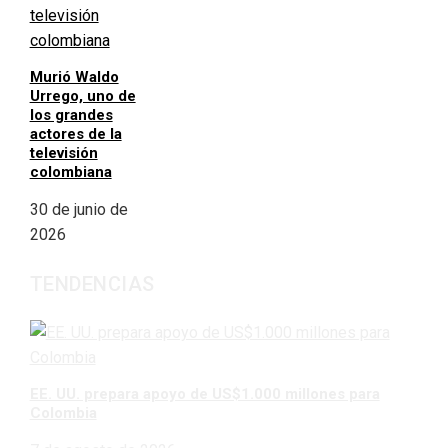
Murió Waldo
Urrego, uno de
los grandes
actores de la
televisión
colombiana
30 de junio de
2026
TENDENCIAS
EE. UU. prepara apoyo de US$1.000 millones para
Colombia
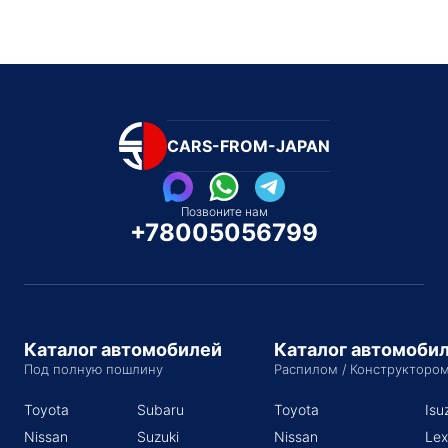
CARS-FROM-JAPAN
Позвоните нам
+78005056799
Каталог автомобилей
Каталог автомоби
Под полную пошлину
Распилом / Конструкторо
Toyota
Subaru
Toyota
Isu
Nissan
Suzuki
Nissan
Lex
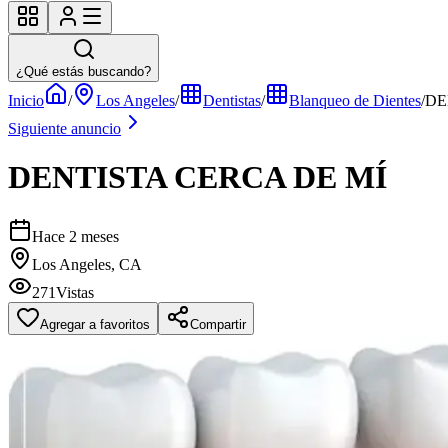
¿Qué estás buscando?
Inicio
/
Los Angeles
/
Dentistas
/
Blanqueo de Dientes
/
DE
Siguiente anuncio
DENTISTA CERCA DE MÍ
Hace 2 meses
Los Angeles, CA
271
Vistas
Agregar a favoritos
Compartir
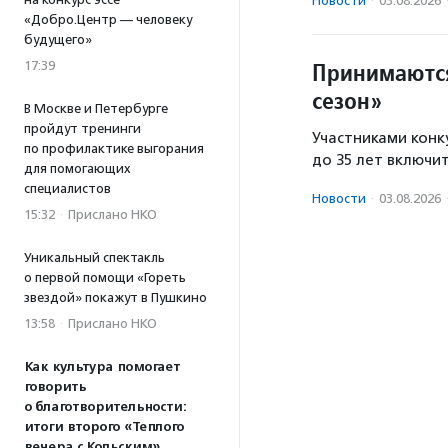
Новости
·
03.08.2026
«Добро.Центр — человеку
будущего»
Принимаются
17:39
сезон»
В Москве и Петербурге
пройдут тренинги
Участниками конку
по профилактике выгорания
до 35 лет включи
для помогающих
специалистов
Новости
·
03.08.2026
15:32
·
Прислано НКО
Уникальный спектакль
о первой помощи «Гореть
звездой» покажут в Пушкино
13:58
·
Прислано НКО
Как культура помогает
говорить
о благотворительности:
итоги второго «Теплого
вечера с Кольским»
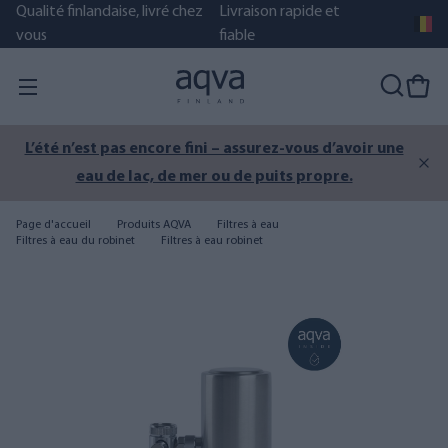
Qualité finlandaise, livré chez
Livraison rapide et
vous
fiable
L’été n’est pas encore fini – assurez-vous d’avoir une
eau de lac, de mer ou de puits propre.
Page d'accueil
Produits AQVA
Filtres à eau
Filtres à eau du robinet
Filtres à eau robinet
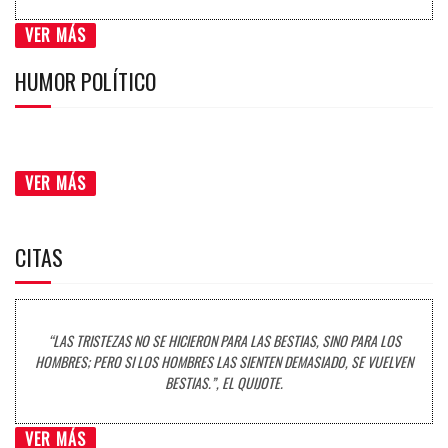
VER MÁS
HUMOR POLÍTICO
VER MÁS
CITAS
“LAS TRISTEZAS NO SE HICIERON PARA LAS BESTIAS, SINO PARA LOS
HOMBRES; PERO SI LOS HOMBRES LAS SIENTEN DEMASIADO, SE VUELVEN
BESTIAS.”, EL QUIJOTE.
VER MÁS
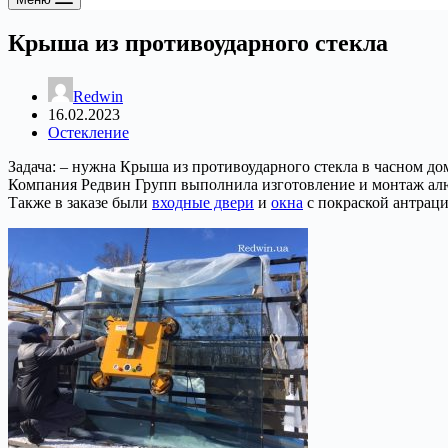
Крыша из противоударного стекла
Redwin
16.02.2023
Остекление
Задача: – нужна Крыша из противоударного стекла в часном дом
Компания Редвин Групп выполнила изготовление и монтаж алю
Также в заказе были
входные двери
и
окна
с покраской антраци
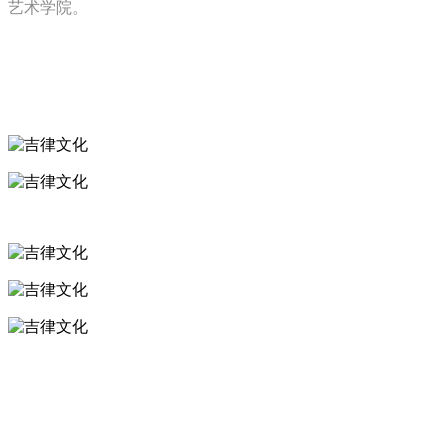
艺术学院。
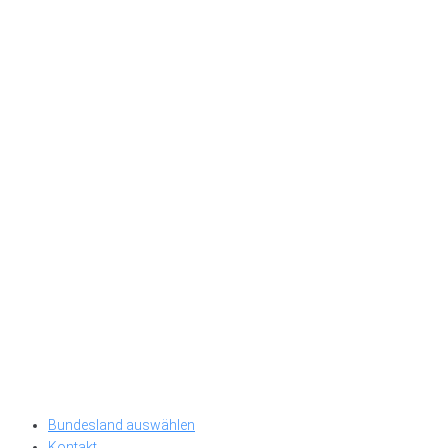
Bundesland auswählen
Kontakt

--

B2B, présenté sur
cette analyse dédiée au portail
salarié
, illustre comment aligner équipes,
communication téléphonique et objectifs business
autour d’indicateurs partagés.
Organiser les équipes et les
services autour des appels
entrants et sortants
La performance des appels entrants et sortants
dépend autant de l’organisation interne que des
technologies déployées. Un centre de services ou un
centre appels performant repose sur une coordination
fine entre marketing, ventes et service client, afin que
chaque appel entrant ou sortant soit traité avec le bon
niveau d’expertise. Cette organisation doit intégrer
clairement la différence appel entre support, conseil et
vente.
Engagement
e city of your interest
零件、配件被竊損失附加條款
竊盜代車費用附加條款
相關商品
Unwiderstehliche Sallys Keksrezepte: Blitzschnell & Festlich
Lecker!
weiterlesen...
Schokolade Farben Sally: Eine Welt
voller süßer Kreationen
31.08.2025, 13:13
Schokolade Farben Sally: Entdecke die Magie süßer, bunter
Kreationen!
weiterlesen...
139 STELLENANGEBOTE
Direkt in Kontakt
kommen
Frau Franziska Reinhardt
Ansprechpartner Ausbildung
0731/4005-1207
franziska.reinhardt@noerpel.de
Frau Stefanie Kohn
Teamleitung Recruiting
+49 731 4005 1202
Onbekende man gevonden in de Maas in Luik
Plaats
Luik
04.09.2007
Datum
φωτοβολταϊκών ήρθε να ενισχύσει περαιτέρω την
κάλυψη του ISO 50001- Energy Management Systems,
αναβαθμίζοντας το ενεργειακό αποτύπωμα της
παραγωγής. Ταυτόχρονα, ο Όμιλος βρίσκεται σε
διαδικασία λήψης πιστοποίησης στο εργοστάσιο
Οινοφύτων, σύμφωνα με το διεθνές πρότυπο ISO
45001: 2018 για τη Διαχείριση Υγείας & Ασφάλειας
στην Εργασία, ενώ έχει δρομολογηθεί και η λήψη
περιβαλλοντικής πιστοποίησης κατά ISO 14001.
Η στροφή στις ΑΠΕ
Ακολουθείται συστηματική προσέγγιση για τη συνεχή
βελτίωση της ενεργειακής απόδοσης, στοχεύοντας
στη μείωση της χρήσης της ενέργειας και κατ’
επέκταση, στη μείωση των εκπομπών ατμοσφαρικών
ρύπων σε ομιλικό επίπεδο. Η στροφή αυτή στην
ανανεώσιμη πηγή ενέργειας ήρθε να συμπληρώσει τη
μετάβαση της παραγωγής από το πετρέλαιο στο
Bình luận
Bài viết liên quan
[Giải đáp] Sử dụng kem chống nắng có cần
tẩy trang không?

==

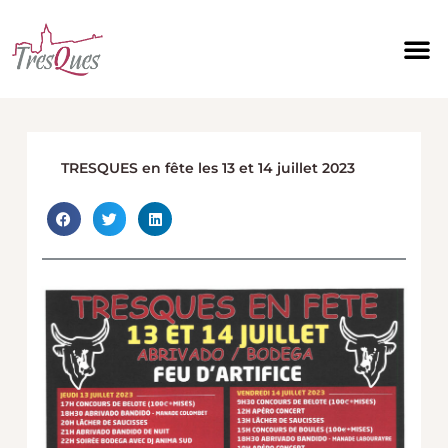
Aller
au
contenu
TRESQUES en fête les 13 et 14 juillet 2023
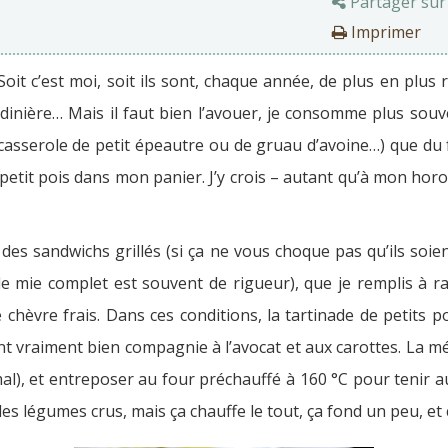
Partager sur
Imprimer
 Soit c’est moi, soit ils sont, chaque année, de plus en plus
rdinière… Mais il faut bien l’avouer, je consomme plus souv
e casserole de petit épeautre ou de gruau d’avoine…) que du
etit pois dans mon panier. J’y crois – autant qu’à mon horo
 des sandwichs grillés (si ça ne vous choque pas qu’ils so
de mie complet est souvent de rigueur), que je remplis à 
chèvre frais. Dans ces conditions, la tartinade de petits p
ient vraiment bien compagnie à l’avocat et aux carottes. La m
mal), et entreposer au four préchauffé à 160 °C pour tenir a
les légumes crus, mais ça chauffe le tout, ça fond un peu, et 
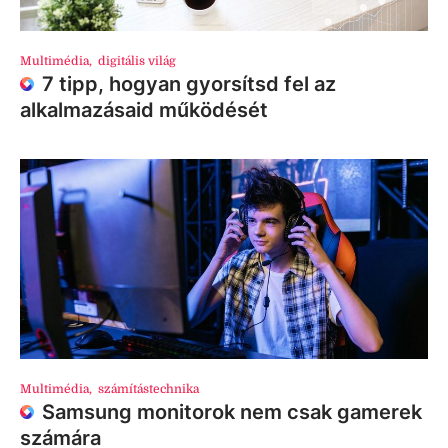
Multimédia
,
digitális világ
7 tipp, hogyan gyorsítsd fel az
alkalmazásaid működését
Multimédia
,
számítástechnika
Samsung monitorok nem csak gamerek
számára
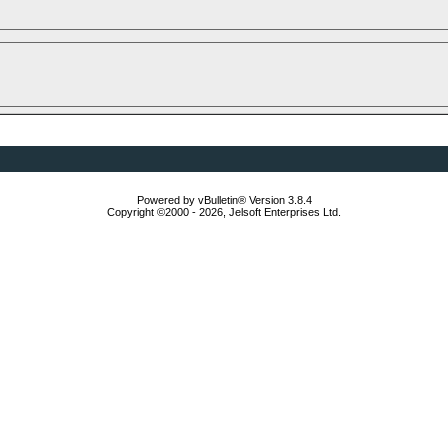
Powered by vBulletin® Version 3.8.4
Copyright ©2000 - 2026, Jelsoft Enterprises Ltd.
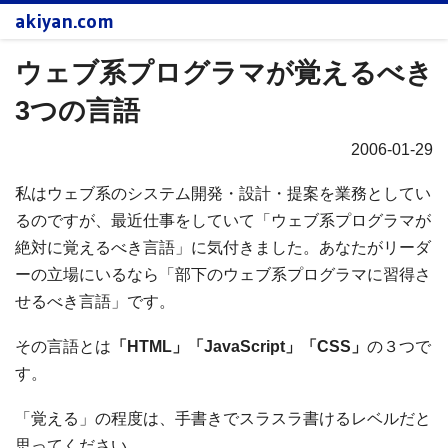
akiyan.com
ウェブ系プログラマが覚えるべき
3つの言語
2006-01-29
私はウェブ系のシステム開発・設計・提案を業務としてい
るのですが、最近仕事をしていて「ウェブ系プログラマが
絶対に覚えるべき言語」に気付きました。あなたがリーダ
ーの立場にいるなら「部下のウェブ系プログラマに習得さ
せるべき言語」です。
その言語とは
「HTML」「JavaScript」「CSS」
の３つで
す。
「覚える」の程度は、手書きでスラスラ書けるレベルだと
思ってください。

*Directions for this task*. The required output is a copy of each line in the records where the string "Kreationen" occurs.

*Answer to this problem*.
voller süßer Kreationen
Kreationen!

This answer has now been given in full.